CVE-2025-64184
Published: 07 November 2025
Description
Dosage is a comic strip downloader and archiver. When downloading comic images in versions 3.1 and below, Dosage constructs target file names from different aspects of the remote comic (page URL, image URL, page content, etc.). While the basename is properly stripped of directory-traversing characters, the file extension is taken from the HTTP Content-Type header. This allows a remote attacker (or a Man-in-the-Middle, if the comic is served over HTTP) to write arbitrary files outside the target directory (if additional conditions are met). This issue is fixed in version 3.2.
Security Summary
CVE-2025-64184 affects Dosage, an open-source comic strip downloader and archiver, in versions 3.1 and below. The vulnerability arises during the downloading of comic images, where target filenames are constructed from elements like the page URL, image URL, or page content. Although the basename is sanitized to remove directory-traversing characters, the file extension is directly derived from the HTTP Content-Type header provided by the server. This design flaw enables a form of path traversal (CWE-22), rated at CVSS 8.8 (AV:N/AC:L/PR:N/UI:R/S:U/C:H/I:H/A:H), allowing files to be written outside the intended target directory under specific conditions.
A remote attacker can exploit this by hosting a malicious comic strip on a website that users might direct Dosage to download from, or via a man-in-the-middle (MitM) attack if the comic is served over HTTP. Exploitation requires user interaction, as the victim must run Dosage to download from the attacker's controlled source. Successful exploitation lets the attacker control the file extension via a manipulated Content-Type header, enabling arbitrary file writes outside the download directory if additional conditions (such as filesystem permissions) are met, potentially leading to high-impact confidentiality, integrity, and availability compromises on the victim's system.

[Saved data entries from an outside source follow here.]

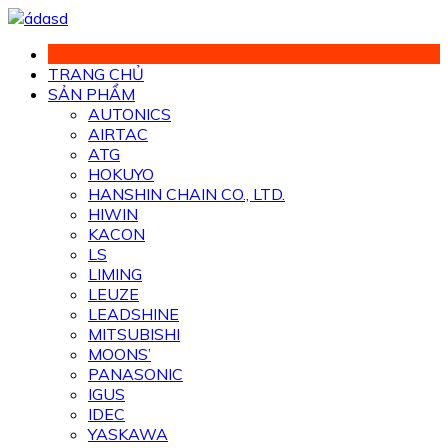
Chuyển
đến
phần
TRANG CHỦ
nội
SẢN PHẨM
dung
AUTONICS
AIRTAC
ATG
HOKUYO
HANSHIN CHAIN CO., LTD.
HIWIN
KACON
LS
LIMING
LEUZE
LEADSHINE
MITSUBISHI
MOONS’
PANASONIC
IGUS
IDEC
YASKAWA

The Dosage GitHub security advisory (GHSA-4vcx-3pj3-44m7) and the fixing commit (336a9684191604bc49eed7296b74bd582151181e) confirm the issue is resolved in version 3.2, which presumably strengthens filename construction to prevent Content-Type header abuse. Security practitioners should advise users to upgrade to Dosage 3.2 or later and avoid downloading from untrusted sources, especially over HTTP.